Sumur Wakaf Tanggulangi Kekeringan di Klaten

Satu unit Sumur Wakaf kembali diresmikan di Klaten. Sumur yang diresmikan pada Jumat (10/1) tersebut diharapkan dapat diandalkan warga kala kekeringan melanda seperti yang terjadi pada Agustus 2019 lalu.

Sumur Wakaf Tanggulangi Kekeringan di Klaten' photo
Global Wakaf - ACT Solo meresmikan Sumur Wakaf di Dusun Manisrejo RT/RW 009/004, Desa Temuireng, Kecamatan Jatinom, Kabupaten Klaten, Jumat (10/1). (ACTNews/Khoirul Huda)

ACTNews, KLATEN – Setelah melakukan peresmian Sumur Wakaf di Wonosegoro, Boyolali, Desember 2019 yang lalu, Global Wakaf – Aksi Cepat Tanggap (ACT) Solo kembali meresmikan satu unit Sumur Wakaf di Dusun Manisrejo, Desa Temuireng, Kecamatan Jatinom, Kabupaten Klaten. Bertempat di halaman Masjid Jami Abdul Lathif, sumur yang diresmikan pada Jumat (10/1) itu, merupakan salah satu upaya dalam menanggulangi krisis air bersih di musim kemarau.

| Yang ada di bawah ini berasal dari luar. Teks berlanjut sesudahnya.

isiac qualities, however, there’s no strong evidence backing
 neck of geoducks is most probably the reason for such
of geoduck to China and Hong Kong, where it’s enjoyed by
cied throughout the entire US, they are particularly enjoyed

Ardian Sapto dari Tim Penanggung Jawab Sumur Wakaf di Wonosegoro, menjelaskan bahwa pembangunan Sumur Wakaf  tersebut merupakan kolaborasi kemanusiaan bersama Kantor Pelayanan Pajak (KPP) Pratama Klaten.

Sebelum adanya pelaksanaan program pembangunan Sumur Wakaf tersebut program yang intensif dilakukan di musim kemarau ialah distribusi bantuan air bersih. Air dibawa dengan menggunakan Humanity Water Tank, mobil tangki yang dimiliki ACT Solo untuk memberikan pelayanan bantuan air bersih di pelosok Solo Raya yang mengalami bencana kekeringan di musim kemarau pada Agustus 2019 lalu.

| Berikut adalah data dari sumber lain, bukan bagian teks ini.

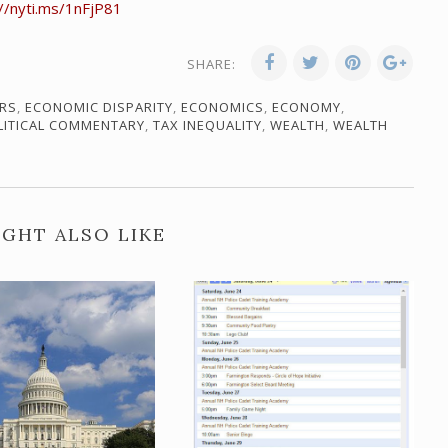
://nyti.ms/1nFjP81
SHARE:
RS
,
ECONOMIC DISPARITY
,
ECONOMICS
,
ECONOMY
,
LITICAL COMMENTARY
,
TAX INEQUALITY
,
WEALTH
,
WEALTH
GHT ALSO LIKE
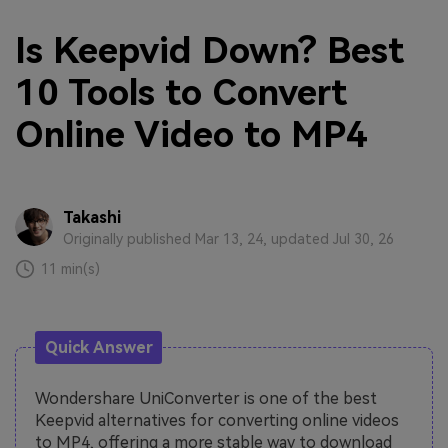
Is Keepvid Down? Best
10 Tools to Convert
Online Video to MP4
Takashi
Originally published Mar 13, 24, updated Jul 30, 26
11 min(s)
Quick Answer
Wondershare UniConverter is one of the best
Keepvid alternatives for converting online videos
to MP4, offering a more stable way to download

“Sumur wakaf ini merupakan titik ke
dua yang ACT Solo resmikan setelah sumur wakaf yang ada di Wonosegoro, harapan kami di kemudian hari ialah sumur ini bisa berfungsi secara optimal dan terus mengalirkan air kebahagiaan serta masyarakat sudah tidak perlu cemas dan khawatir ketika musim kemarau” ujar Ardian.


Perwakilan desa, pejabat setempat, dan wakif, berfoto bersama. (ACTNews/Khoirul Huda)

Sedangkan Septi Endrasmoro selaku Kepala Cabang Global Wakaf-ACT Solo menerangkan bahwa Dusun Manisrejo, Desa Temuireng tersebut merupakan daerah yang mengalami kekeringan yang cukup parah di Kabupaten Klaten.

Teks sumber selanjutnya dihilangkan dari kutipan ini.